### Assignment
Please repeat the records beneath this task exactly as they appear, but skip the images.

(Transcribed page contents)
+---+

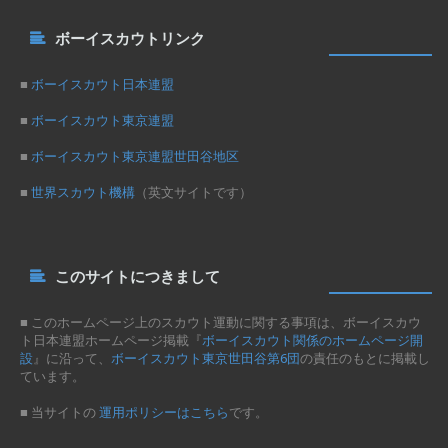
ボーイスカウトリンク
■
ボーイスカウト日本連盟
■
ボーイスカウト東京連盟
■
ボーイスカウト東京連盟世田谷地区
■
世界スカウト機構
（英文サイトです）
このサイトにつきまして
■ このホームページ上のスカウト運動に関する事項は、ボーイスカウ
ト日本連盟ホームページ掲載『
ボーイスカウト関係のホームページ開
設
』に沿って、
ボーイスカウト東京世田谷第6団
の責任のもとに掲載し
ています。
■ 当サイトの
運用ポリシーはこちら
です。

+---+

### Task answer
ボーイスカウトリンク
■
ボーイスカウト日本連盟
■
ボーイスカウト東京連盟
■
ボーイスカウト東京連盟世田谷地区
■
世界スカウト機構
（英文サイトです）
このサイトにつきまして
■ このホームページ上のスカウト運動に関する事項は、ボーイスカウ
ト日本連盟ホームページ掲載『
ボーイスカウト関係のホームページ開
設
』に沿って、
ボーイスカウト東京世田谷第6団
の責任のもとに掲載し
ています。
■ 当サイトの
運用ポリシーはこちら
です。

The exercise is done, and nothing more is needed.